As an introduction to my writing habits over the years, I thought I’d share this editorial about how I view the writing process.
When a writer finds their niche, genre, and market, it comes from a place of passion. Creativity of the written word and challenging work exists when putting pen to paper. Next, the creator must perform numerous rounds of editing, and determine a marketing strategy. Success usually follows in a form defined by the author. Often it is the love of sharing a subject that equals the success.
A fiction writer mulls over a plot line, or storybook of characters. The voice of the story keeps nudging. Allowing time for the creative practice is the only way to satisfy the need to write. A writer who doesn’t feed the nudge may cheat themselves out of a fulfilling experience.
After the writing, comes a lengthy list of tasks to ensure it’s ‘read-worthy.’ The writer needs to do extensive editing of the piece. This includes correcting any punctuation, spelling, and grammatical errors. Characters must be strong, interesting, and provocative. They need to grow throughout their journey, so the reader grows right along with them. The plotline follows certain guidelines to keep the reader entertained.

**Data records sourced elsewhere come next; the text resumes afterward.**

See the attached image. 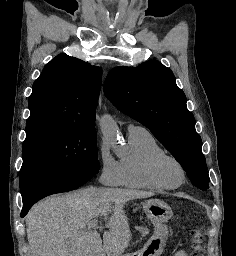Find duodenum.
<instances>
[{
  "mask_svg": "<svg viewBox=\"0 0 236 256\" xmlns=\"http://www.w3.org/2000/svg\"><path fill=\"white\" fill-rule=\"evenodd\" d=\"M109 255H110V254H109L108 250H104V251L101 253L100 256H109Z\"/></svg>",
  "mask_w": 236,
  "mask_h": 256,
  "instance_id": "1",
  "label": "duodenum"
}]
</instances>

Writing is overwhelming. So how do authors progress?
Why not straight from the heart? If a subject speaks from within, it’s time to sit and write.
But what holds writers back? Like an artist of any type, putting work out into the world could open the author to too much criticism and rejection. Writers may learn to accept rejection and move onto the next creative project.
What stops a writer from fulfilling their dreams could be the idea of the grueling task ahead.
Here’s a simple analogy of chopping wood related to writing.
To get a fire going, a person needs to break down large chunks of wood into manageable pieces that will catch when thrown into the fire. It’s going to be a warm sunny winter’s day, but the wood chopper picks up the axe anyway, knowing that all the sweat, time and muscle power put in will be worth it to get a furious fire going.
While chopping, the heart-thumping exertion feels great, exhilarating even. The accomplishment of seeing a pile of smaller bits forming into something larger becomes the reward. The warmth will be a proof of the hard effort.
A writer may have characters and a storyline idea. Do they have a pile of notes sitting and waiting where it’s the characters and story that fill the pages? Can they spend four or five hours chopping through character profiles and plot summaries? The joy in the end–not too much sweat–depends on how hard they think about it.
An enormous step in the writing process is whittling down a pile of ideas about character motivation and storyline. To separate them into an assembled package, all prepared and ready to be written by the author.
After the day has whiled away, the wood chopper finishes his task. The author’s pile of thoughts and ideas may be incomplete in one sitting, but who can get through a cord of wood chopping in a day?
Each session of putting pen to paper brings the author closer to finishing the project. After the writing is complete, they can sit in comfort at their hearth and reflect on their accomplishments of word count goals.
Once completely written, authors must face the next challenge in preparing their work for all the world to see. Or they could take more time to tackle additional ideas like ironing out a subplot. Soon, the winter has passed, with many wood piles chopped. Writing projects have never looked better. A first draft could even be complete.
Not too much sweat. First wood pile chopped. On to the next one.
The author rubs the frown on his brow. Now to apply days of edits, determine a publication route, and begin marketing. The fire still needs tending. There’s more wood to chop.
So ends the analogy with the idea that writing is hard (not wood chopper hard), but it is also rewarding.
The work, now complete, rests. It is for everyone, or for no one at all, where it sits in a drawer waiting, meant for the author’s eyes only. Until they change their mind and share it for all to read.